Таким образом, языковое сознание – это макроуровень репрезентации концептов.
Библиографический список
- Алефиренко Н. Ф. Методологические основания исследования проблемы вербализации концепта / Н. Ф. Алефиренко // Вестник ВГУ. Серия Гуманитарные науки. – 2004. – № 2. – С. 60-66.
- Караулов, Ю.Н. Показатели национального менталитета в ассоциативно-вербальной цепи // Языковое сознание и образ мира. Сборник статей / Отв. ред. Н.В. Уфимцева. — М., 2000. — С. 191— 206.
- Леонтьев А. Н. Деятельность. Сознание. Личность / А. Н. Леонтьев. – М. : Политиздат, 1975. – 304 с.
- Овчинникова И. Г.. Что скрывается за термином языковое сознание? [Электронный ресурс] / И. Г. Овчинникова // Филологические заметки – 2008. -Часть 1. Македония-Словения-Хорватия–Россия. Режим доступа: URL:http://philologicalstudies.org /index.php?option=com_content&task=blogcategory&id=33&Itemid=62 (дата обращения: 11.10.2013).

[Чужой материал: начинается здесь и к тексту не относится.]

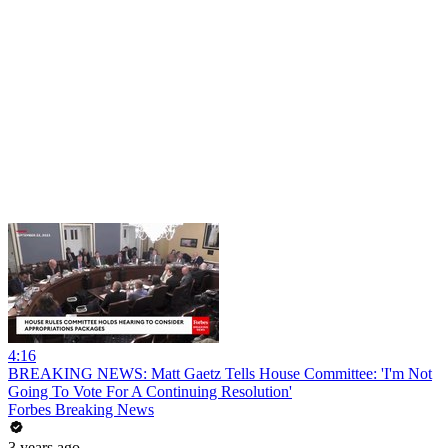
4:16
BREAKING NEWS: Matt Gaetz Tells House Committee: 'I'm Not
Going To Vote For A Continuing Resolution'
Forbes Breaking News
3 years ago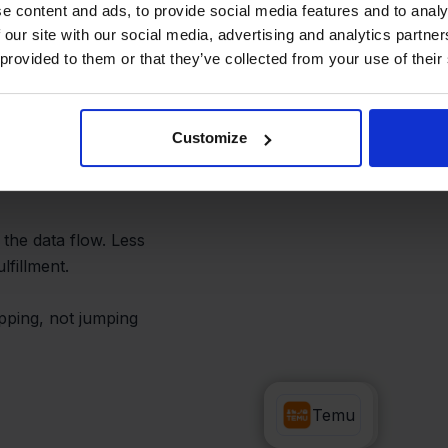
tions
e content and ads, to provide social media features and to analy
 our site with our social media, advertising and analytics partn
 provided to them or that they’ve collected from your use of their
tine processes become
an instantly create a
Customize
 automated shipping
 the data flow. Less
fillment.
ipping, not jumping
Zapier
Temu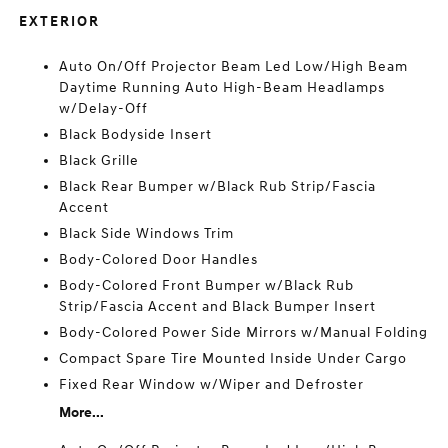
EXTERIOR
Auto On/Off Projector Beam Led Low/High Beam
Daytime Running Auto High-Beam Headlamps
w/Delay-Off
Black Bodyside Insert
Black Grille
Black Rear Bumper w/Black Rub Strip/Fascia
Accent
Black Side Windows Trim
Body-Colored Door Handles
Body-Colored Front Bumper w/Black Rub
Strip/Fascia Accent and Black Bumper Insert
Body-Colored Power Side Mirrors w/Manual Folding
Compact Spare Tire Mounted Inside Under Cargo
Fixed Rear Window w/Wiper and Defroster
More...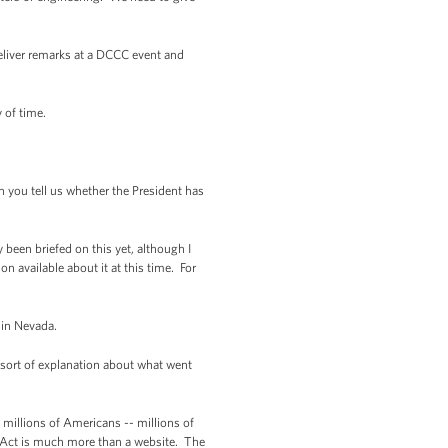
 deliver remarks at a DCCC event and
y of time.
 you tell us whether the President has
y been briefed on this yet, although I
on available about it at this time. For
 in Nevada.
sort of explanation about what went
millions of Americans -- millions of
e Act is much more than a website. The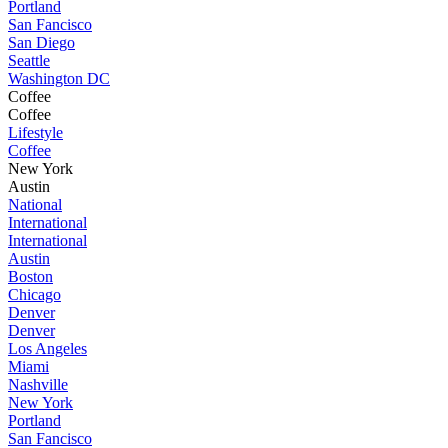
Portland
San Fancisco
San Diego
Seattle
Washington DC
Coffee
Coffee
Lifestyle
Coffee
New York
Austin
National
International
International
Austin
Boston
Chicago
Denver
Denver
Los Angeles
Miami
Nashville
New York
Portland
San Fancisco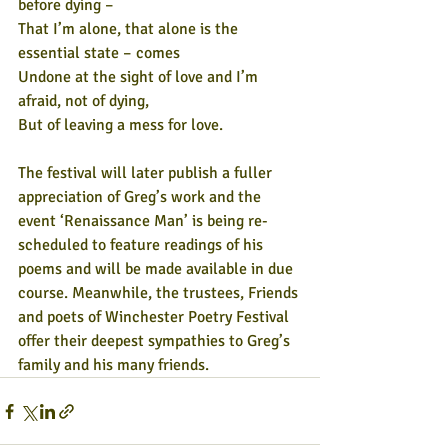
before dying – 
That I’m alone, that alone is the 
essential state – comes
Undone at the sight of love and I’m 
afraid, not of dying,
But of leaving a mess for love.
The festival will later publish a fuller 
appreciation of Greg’s work and the 
event ‘Renaissance Man’ is being re-
scheduled to feature readings of his 
poems and will be made available in due 
course. Meanwhile, the trustees, Friends 
and poets of Winchester Poetry Festival 
offer their deepest sympathies to Greg’s 
family and his many friends.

- Привалова И. В. Этноцентричность языкового сознания / И. В. Привалова // Русский язык в контексте реформирования российского общества : мат. Всерос. науч. конф. – М., 2003. – С. 64-67.
- Портнов А. Н. Сознание, язык, смысл: в поисках новой научной парадигмы / А. Н. Портнов // Философский альманах. – Иваново, 1998. – № 1–2. – С. 41-43.
- Стернин И. А. Коммуникативное и когнитивное сознание / И. А. Стернин // С любовью к языку : сборник научных трудов. – М.; Воронеж, 2002. – С. 44-51.
- Тарасов Е. Ф. Язык и сознание: парадоксальная рациональность [Текст] / Е. Ф. Тарасов. – М. : Институт языкознания, 1993. – 174 с.
- Шарандин А. Л. Собирательные формы существительного в аспекте концептуализации действительности и категоризации языка
// Проблемы концептуализации действительности и моделирования языковой картины мира: сб. науч. тр.: вып. 6 / сост., отв. ред. Т.В. Симашко. – М.; Архангельск, 2013. – С. 240-249. - Уфимцева, Н.В. Культура и проблема заимствования // Встречи этнических культур в зеркале языка (в сопоставительном лингвокультурном аспекте). — М.: Наука, 2002. — С. 160—161.